Task to complete:
Only lines that contain the string "송림공구상가관리단" should be returned from the material below.

Dataset excerpts:
-------------------------

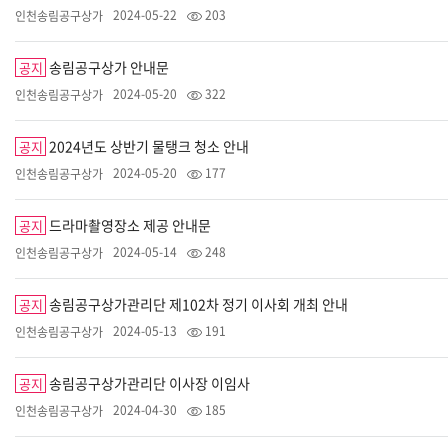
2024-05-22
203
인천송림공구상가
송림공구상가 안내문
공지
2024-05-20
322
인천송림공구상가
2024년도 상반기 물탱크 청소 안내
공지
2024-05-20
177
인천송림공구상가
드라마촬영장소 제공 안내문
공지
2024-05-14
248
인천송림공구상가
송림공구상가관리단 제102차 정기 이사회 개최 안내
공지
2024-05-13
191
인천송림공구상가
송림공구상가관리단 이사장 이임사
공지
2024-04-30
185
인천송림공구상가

-------------------------

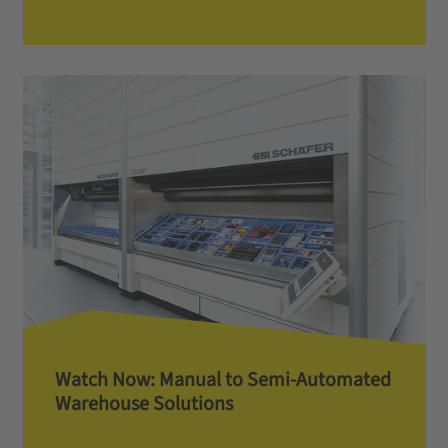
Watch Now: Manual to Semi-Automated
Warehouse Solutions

-------------------------

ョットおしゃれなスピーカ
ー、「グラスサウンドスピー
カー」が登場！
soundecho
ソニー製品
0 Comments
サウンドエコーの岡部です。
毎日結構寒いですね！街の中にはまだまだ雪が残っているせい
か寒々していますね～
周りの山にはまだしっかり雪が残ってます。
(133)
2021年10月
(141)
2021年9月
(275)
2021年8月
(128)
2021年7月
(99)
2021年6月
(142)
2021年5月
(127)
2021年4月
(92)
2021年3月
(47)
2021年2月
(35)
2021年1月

-------------------------

Completed exercise:
송림공구상가관리단 제102차 정기 이사회 개최 안내
송림공구상가관리단 이사장 이임사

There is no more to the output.